Michael Fukushima shares some of his thoughts and memories of Jesse Nishihata with Bulletin readers.
by Michael Fukushima
Jesse Nishihata was my first filmmaking mentor, in a relationship that bloomed almost full-grown on our first meeting (being interviewed for the Nikkei Voice in 1989) and that remained strong until his too-early death in 2006. Maybe it was the fact that Jesse had been tight friends with my uncle in pre-war Vancouver that built the instant affinity, but I suspect it was because that’s just who Jesse was. He cared about people and wanted to see them succeed. He inherently understood and embraced legacy and succession. For Jesse, one eye was always on the prize of glorious futures, the other on golden pasts.
Most of us, regrettably, know little to nothing of Jesse’s filmmaking life because he was, to a fault, the model of modesty. Truth be told, I didn’t know much about Jesse’s oeuvre until I met Don McWilliams, a documentary filmmaker at the NFB in Montreal. Typically, it was only through Don’s references to and lionizing of Jesse’s films that I got to know his full body of work.
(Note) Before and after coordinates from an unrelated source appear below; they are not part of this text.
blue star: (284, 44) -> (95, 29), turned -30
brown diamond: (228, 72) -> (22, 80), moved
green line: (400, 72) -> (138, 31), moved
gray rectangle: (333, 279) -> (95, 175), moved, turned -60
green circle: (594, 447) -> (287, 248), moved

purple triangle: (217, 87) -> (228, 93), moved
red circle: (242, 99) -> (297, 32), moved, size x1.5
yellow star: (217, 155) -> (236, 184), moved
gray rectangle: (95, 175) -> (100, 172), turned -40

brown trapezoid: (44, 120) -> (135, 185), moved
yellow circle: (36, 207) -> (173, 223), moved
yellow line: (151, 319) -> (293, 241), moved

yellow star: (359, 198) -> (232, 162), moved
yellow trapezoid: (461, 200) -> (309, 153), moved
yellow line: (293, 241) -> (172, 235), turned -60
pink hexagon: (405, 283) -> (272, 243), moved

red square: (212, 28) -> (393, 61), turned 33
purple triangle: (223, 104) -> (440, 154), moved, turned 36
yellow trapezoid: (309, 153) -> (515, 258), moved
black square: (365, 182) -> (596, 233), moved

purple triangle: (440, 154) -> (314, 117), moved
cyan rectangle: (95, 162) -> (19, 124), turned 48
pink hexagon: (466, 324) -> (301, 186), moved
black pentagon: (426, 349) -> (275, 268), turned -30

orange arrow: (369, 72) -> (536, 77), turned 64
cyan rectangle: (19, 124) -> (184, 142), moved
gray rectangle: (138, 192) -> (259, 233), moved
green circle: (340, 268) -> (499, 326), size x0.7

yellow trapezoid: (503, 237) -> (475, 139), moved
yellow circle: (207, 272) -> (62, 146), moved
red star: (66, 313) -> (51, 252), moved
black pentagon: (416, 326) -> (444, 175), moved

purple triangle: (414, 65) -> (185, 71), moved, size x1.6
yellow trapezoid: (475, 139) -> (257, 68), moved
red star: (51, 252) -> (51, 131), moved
Jesse was the seminal nikkei documentary filmmaker in Canada, the progenitor of all who have followed. His guiding hand and mentorship directly influenced dozens of young filmmakers, including me. His intimate and artistic documentary style were pioneering.
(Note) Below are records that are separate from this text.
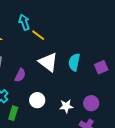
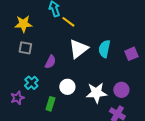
white triangle: (48, 62) -> (78, 49), turned 45
white star: (66, 106) -> (96, 93), size x1.5
green rectangle: (13, 113) -> (50, 104), moved

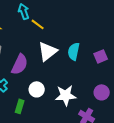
purple semicircle: (50, 62) -> (20, 64), size x1.5
purple circle: (121, 90) -> (102, 92), moved

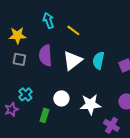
yellow line: (38, 24) -> (73, 30), moved
purple semicircle: (20, 64) -> (45, 55), moved, turned 150

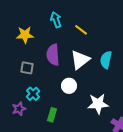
gray square: (19, 59) -> (27, 68), moved
white circle: (61, 98) -> (69, 86), moved

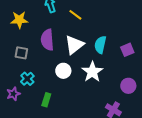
white star: (98, 104) -> (92, 72), moved, turned -30

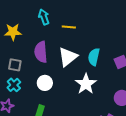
yellow line: (75, 15) -> (69, 27), turned -32
white circle: (63, 71) -> (45, 83), moved
cyan cross: (27, 79) -> (14, 85), moved

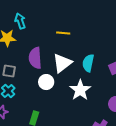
cyan arrow: (44, 17) -> (20, 21), moved
white circle: (45, 83) -> (46, 82), moved

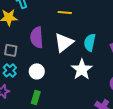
white circle: (46, 82) -> (37, 71), moved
The CBC in the late 1960s and early 70s was, like the NFB at the same time, a hotbed for radicals and social activism. Jesse was an archetypal agent of social change. His work at the CBC in those early years broke barriers and was part of what fed its image as a centre of documentary daring. His work especially in the North and with native communities, including his breakthrough film about the Berger Commission, established his appreciation for and from many aboriginal communities across Canada.
I’m always grateful to Jesse for his guidance and inspiration in my filmmaking life. Our relationship changed over the years, notably when I shifted my focus to being a producer instead of a filmmaker. I suspect my decision was bittersweet for Jesse, since it was clear I had taken his beliefs in mentorship and our collective creative future to heart. But it was also true that Jesse himself never gave up on the practice of actually making films, regardless whatever else he was doing as a “job”, right to the very end. I, on the other hand, now only make films vicariously, through the choices of filmmakers and films I produce and support.
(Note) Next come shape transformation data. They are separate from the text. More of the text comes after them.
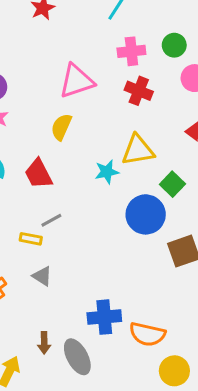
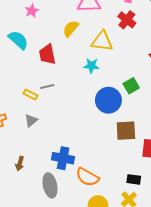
yellow triangle: (138, 150) -> (102, 41), moved
gray triangle: (42, 276) -> (31, 121), turned 32
gray ellipse: (77, 357) -> (50, 185), moved

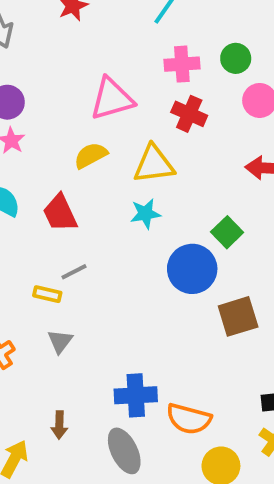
yellow semicircle: (71, 29) -> (91, 155), turned 36

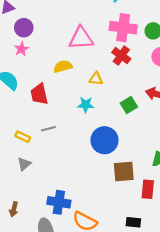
pink cross: (182, 64) -> (123, 28), size x1.4
yellow triangle: (154, 164) -> (96, 79), size x0.6
green square: (227, 232) -> (129, 105), moved
gray line: (74, 272) -> (48, 129), moved

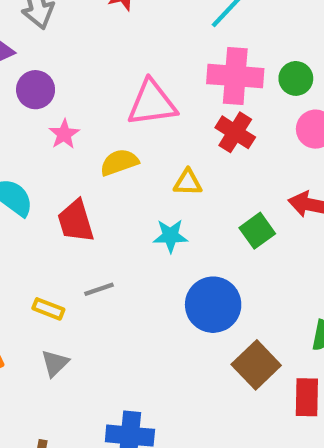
pink star: (21, 49) -> (64, 134), moved
brown square: (124, 171) -> (256, 365), turned -35

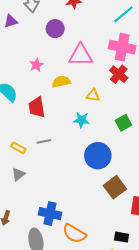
purple circle: (36, 90) -> (55, 29), moved

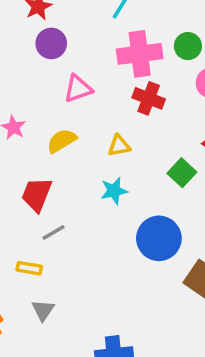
purple circle: (55, 29) -> (51, 43), moved
pink triangle: (80, 55) -> (78, 89), size x0.7
red trapezoid: (37, 107) -> (37, 194), turned 50
gray line: (44, 141) -> (53, 232), moved

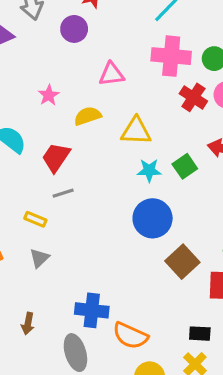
purple circle: (51, 43) -> (74, 29), moved
red cross: (149, 98) -> (193, 97), moved
yellow triangle: (119, 146) -> (136, 131), size x1.5
cyan star: (114, 191) -> (149, 170), moved

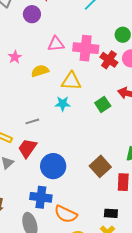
pink cross: (171, 56) -> (86, 48), moved
red trapezoid: (56, 157) -> (27, 148), moved
cyan star: (149, 170) -> (63, 104), moved
gray line: (63, 193) -> (32, 121), moved
blue circle: (153, 218) -> (53, 166), moved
Hopefully, these young filmmakers appreciate the light shone on their paths to artistic maturity by me and others who know it’s an endless, iterative loop, that builds on and evolves from one generation to the next. To completely mix metaphors, I hope they understand we all stand on the shoulders of artists and pioneers before us, who sometimes remade the world so we don’t have to. Jesse Nishihata is that for me, and I’m humbled, yet honoured, to have been his disciple and his friend.
Michael Fukushima is a producer in the Animation Studio of the National Film Board of Canada.